En el transcurso de esta progresiva disfuncionalización del actual sistema, las señales inequívocas de una nueva plataforma de reivindicaciones sociales, económicas y, principalmente, nacionales, fueron haciéndose cada vez más audibles desde abril de 2000 a la fecha. Los pocos que vislumbraron -en aquel entonces- la necesidad de convocar a la refundación del país fueron acallados por premuras que parecían más importantes: el déficit fiscal, la promesa de un millón de puestos de trabajo, las elecciones nacionales, la reforma tributaria, la reforma constitucional, la venta del gas y, hoy por hoy, el referendo.
La historia les dio la razón a aquellos visionarios.
Vivimos un estado prerrevolucionario no insurreccional. Y es lo primero porque, intuitivamente, el clamor popular apunta a un objetivo certero cual es la construcción de un nuevo país, aunque no se ha planteado, todavía, una agenda completa y cabal. Denunciamos que este proyecto no puede ser monopolizado por la Media Luna cuya plataforma departamentalista ignora la petición secular y sempiterna de los pueblos y naciones, originarios y republicanos, que pretende trasladar la cuestión nacional, siempre irredenta, al interior del gobierno departamental. Se desconocen así las aspiraciones territoriales de los pueblos amazónico, vallegrandino, chaqueño o tupiceño. Hay que volver a diseñar el territorio de los pueblos y naciones autónomos, mas allá del límite de los departamentos actuales, tan anacrónicos como el damero español de las ciudades españolas en la América del siglo XVI.

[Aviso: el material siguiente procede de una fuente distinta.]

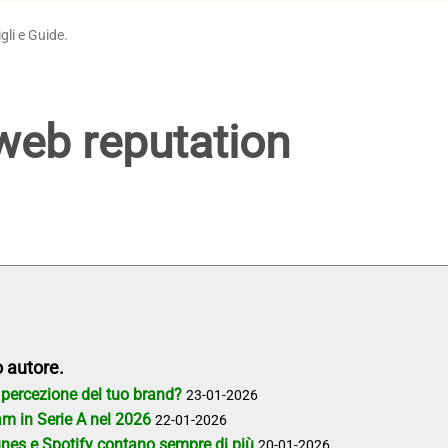
gli e Guide.
web reputation
o autore.
 percezione del tuo brand?
23-01-2026
ram in Serie A nel 2026
22-01-2026
unes e Spotify contano sempre di più
20-01-2026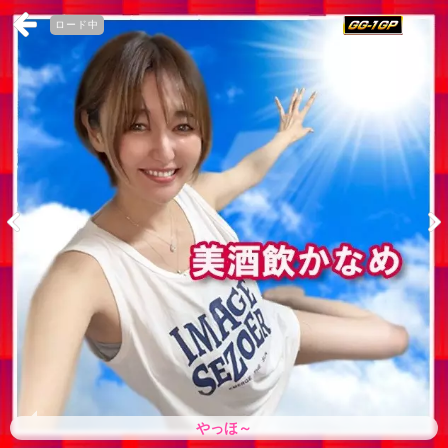
ロード中
やっほ～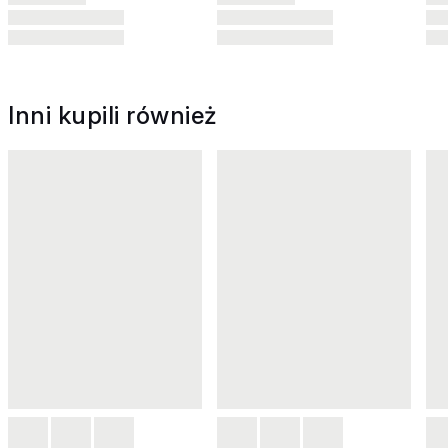
Inni kupili również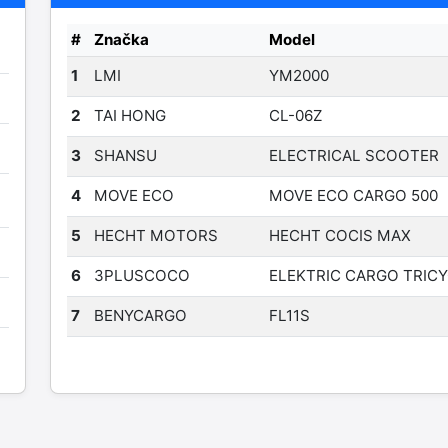
#
Značka
Model
1
LMI
YM2000
2
TAI HONG
CL-06Z
3
SHANSU
ELECTRICAL SCOOTER
4
MOVE ECO
MOVE ECO CARGO 500
5
HECHT MOTORS
HECHT COCIS MAX
6
3PLUSCOCO
ELEKTRIC CARGO TRIC
7
BENYCARGO
FL11S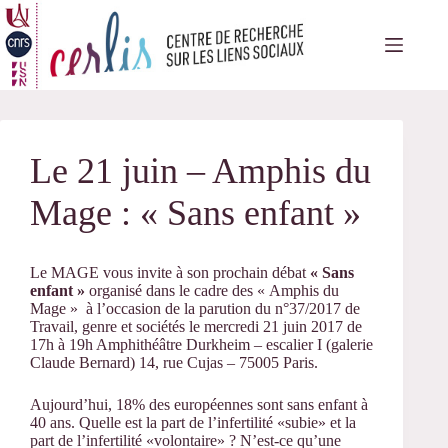
Passer
au
contenu
Le 21 juin – Amphis du
Mage : « Sans enfant »
Le MAGE vous invite à son prochain débat
« Sans
enfant »
organisé dans le cadre des « Amphis du
Mage » à l’occasion de la parution du n°37/2017 de
Travail, genre et sociétés le mercredi 21 juin 2017 de
17h à 19h Amphithéâtre Durkheim – escalier I (galerie
Claude Bernard) 14, rue Cujas – 75005 Paris.
Aujourd’hui, 18% des européennes sont sans enfant à
40 ans. Quelle est la part de l’infertilité «subie» et la
part de l’infertilité «volontaire» ? N’est-ce qu’une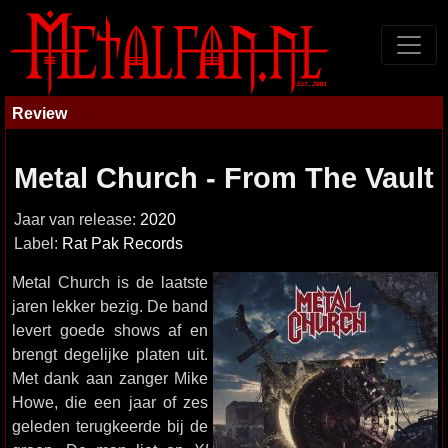
Review
Metal Church - From The Vault
Jaar van release:
2020
Label:
Rat Pak Records
Metal Church is de laatste
jaren lekker bezig. De band
levert goede shows af en
brengt degelijke platen uit.
Met dank aan zanger Mike
Howe, die een jaar of zes
geleden terugkeerde bij de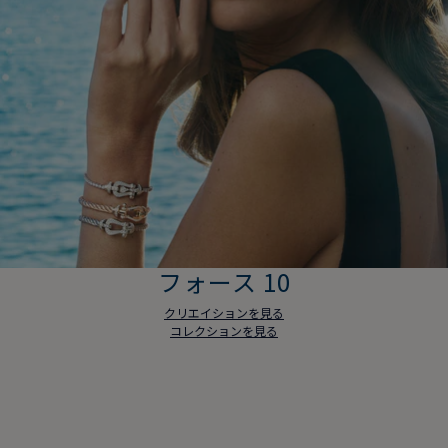
フォース 10
クリエイションを見る
コレクションを見る
フォース 10
クリエイションを見る
コレクションを見る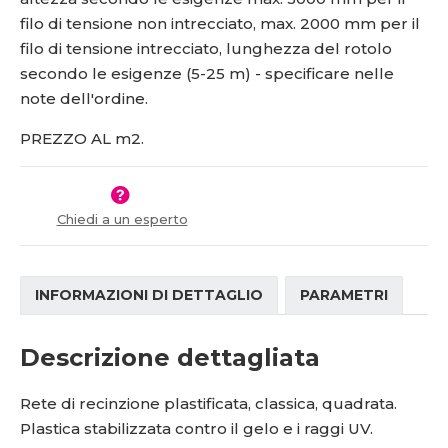
filo di tensione non intrecciato, max. 2000 mm per il
filo di tensione intrecciato, lunghezza del rotolo
secondo le esigenze (5-25 m) - specificare nelle
note dell'ordine.
PREZZO AL m2.
Chiedi a un esperto
INFORMAZIONI DI DETTAGLIO
PARAMETRI
Descrizione dettagliata
Rete di recinzione plastificata, classica, quadrata.
Plastica stabilizzata contro il gelo e i raggi UV.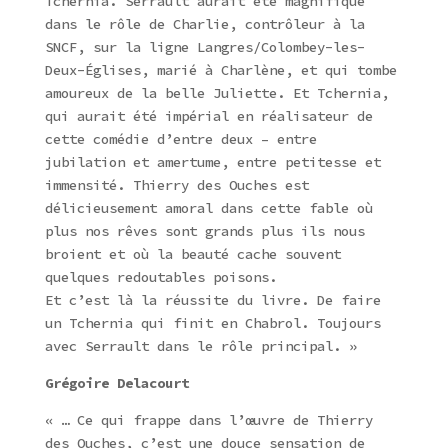
Tchernia. Serrault aurait été magnifique
dans le rôle de Charlie, contrôleur à la
SNCF, sur la ligne Langres/Colombey-les-
Deux-Églises, marié à Charlène, et qui tombe
amoureux de la belle Juliette. Et Tchernia,
qui aurait été impérial en réalisateur de
cette comédie d’entre deux – entre
jubilation et amertume, entre petitesse et
immensité. Thierry des Ouches est
délicieusement amoral dans cette fable où
plus nos rêves sont grands plus ils nous
broient et où la beauté cache souvent
quelques redoutables poisons.
Et c’est là la réussite du livre. De faire
un Tchernia qui finit en Chabrol. Toujours
avec Serrault dans le rôle principal. »
Grégoire Delacourt
« … Ce qui frappe dans l’œuvre de Thierry
des Ouches, c’est une douce sensation de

No es insurreccional porque todavía hay ciertos márgenes de decisión política -aunque estrechos, por cierto- que nos ha dejado una momentánea retirada de la vieja y obsoleta maquinaria partidocrática. Sin embargo, el momento en que los cuadros partidarios tradicionales asuman el proyecto nacional, en exclusiva y a su modo mezquino y gatopardista, no habrá lugar para nadie más. Ni siquiera a nombre de la recién inaugurada era de la "democracia participativa" cuya primera lección -con respuestas incluidas- nos viene en el referendo convocado para apoyar al presidente Mesa.
Pero, el otro momento, el que sobreviene al desencanto nupcial de los mecanismos referendarios y eleccionarios -válvula mínima de escape de la presión social y nacional- será el momento insurreccional que suprime la racionalidad del debate por la discusión de las ametralladoras. Nos preguntamos a propósito de Yugoeslavia: ¿quién anticipó su cruento derrumbe? ¿Fueron los petulantes analistas que siempre pueblan el aparato mediático oficial? ¿Pronosticaron la diáspora los marxistas de viejo cuño para quienes estaba zanjada la cuestión social con el modelo de socialismo real adoptado por Josip Broz Tito?
Es la historia, y siempre es la historia.
Recién entonces ¡y cómo duele el decirlo! será el momento apropiado para predicar la desaparición de Bolivia.